Print the data below verbatim, minus images.
GIVEN DATA START
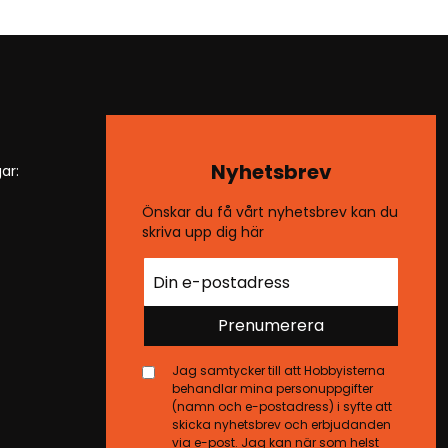
Nyhetsbrev
ar:
Önskar du få vårt nyhetsbrev kan du
skriva upp dig här
Prenumerera
Jag samtycker till att Hobbyisterna
behandlar mina personuppgifter
(namn och e-postadress) i syfte att
skicka nyhetsbrev och erbjudanden
via e-post. Jag kan när som helst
GIVEN DATA END
TASK ANSWER —
Nyhetsbrev
ar:
Önskar du få vårt nyhetsbrev kan du
skriva upp dig här
Prenumerera
Jag samtycker till att Hobbyisterna
behandlar mina personuppgifter
(namn och e-postadress) i syfte att
skicka nyhetsbrev och erbjudanden
via e-post. Jag kan när som helst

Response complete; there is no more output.